Exercise directions: Return each line of the records below that contains the word "nhật".

Transcribed page contents:

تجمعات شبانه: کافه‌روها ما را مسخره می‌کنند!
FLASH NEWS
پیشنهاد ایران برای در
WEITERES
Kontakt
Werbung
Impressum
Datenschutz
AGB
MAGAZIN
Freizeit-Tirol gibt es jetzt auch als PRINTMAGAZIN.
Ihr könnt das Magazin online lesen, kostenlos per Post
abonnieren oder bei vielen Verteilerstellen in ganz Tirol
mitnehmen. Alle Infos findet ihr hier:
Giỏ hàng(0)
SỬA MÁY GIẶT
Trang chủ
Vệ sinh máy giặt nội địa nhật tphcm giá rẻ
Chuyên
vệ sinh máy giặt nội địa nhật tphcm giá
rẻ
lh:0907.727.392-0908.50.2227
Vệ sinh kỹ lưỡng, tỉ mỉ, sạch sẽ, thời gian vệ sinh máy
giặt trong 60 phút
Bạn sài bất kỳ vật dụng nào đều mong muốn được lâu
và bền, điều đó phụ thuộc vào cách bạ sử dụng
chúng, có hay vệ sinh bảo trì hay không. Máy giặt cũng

---

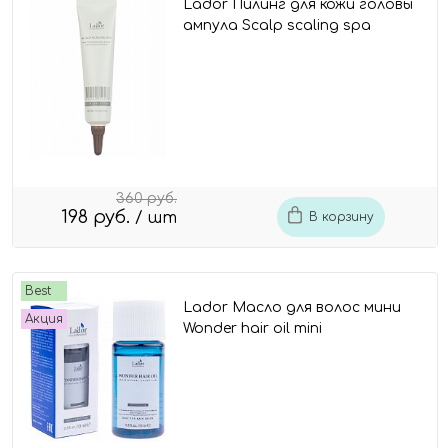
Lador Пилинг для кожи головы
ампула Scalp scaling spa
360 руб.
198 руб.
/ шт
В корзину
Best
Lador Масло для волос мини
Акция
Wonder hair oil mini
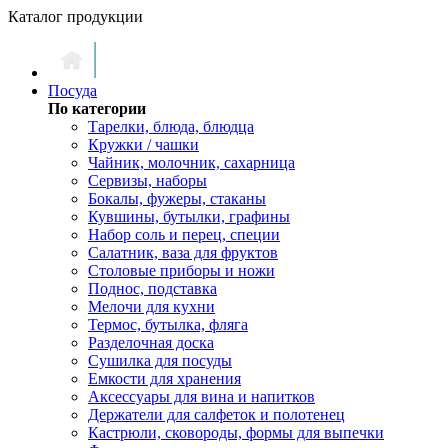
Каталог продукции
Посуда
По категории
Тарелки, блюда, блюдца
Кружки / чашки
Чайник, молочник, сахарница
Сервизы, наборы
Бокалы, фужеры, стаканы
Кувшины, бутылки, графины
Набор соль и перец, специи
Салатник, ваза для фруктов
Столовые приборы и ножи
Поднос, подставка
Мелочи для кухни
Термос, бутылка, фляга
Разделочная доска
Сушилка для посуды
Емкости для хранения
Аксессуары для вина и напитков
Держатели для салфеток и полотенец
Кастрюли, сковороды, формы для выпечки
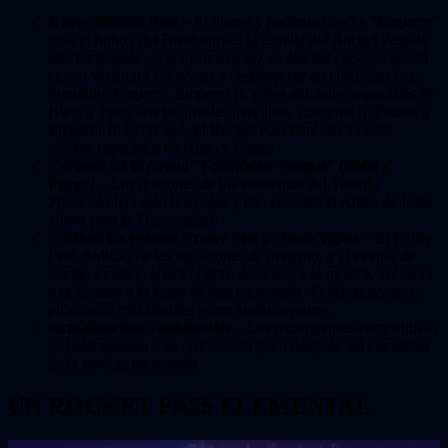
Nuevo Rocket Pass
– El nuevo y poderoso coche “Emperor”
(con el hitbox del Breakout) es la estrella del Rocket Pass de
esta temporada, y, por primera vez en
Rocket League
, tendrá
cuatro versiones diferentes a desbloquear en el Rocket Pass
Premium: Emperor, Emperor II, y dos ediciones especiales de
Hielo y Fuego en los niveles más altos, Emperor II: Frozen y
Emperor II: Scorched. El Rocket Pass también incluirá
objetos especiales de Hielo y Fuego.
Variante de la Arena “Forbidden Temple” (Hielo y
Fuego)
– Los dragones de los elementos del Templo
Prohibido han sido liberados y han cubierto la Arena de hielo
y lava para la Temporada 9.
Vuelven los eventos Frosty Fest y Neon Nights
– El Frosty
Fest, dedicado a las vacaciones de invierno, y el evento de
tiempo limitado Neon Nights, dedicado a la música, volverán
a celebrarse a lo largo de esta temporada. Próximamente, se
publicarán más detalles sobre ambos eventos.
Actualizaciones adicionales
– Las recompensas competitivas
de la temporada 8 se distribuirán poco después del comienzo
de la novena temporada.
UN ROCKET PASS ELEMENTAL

Task response:
Vệ sinh máy giặt nội địa nhật tphcm giá rẻ
vệ sinh máy giặt nội địa nhật tphcm giá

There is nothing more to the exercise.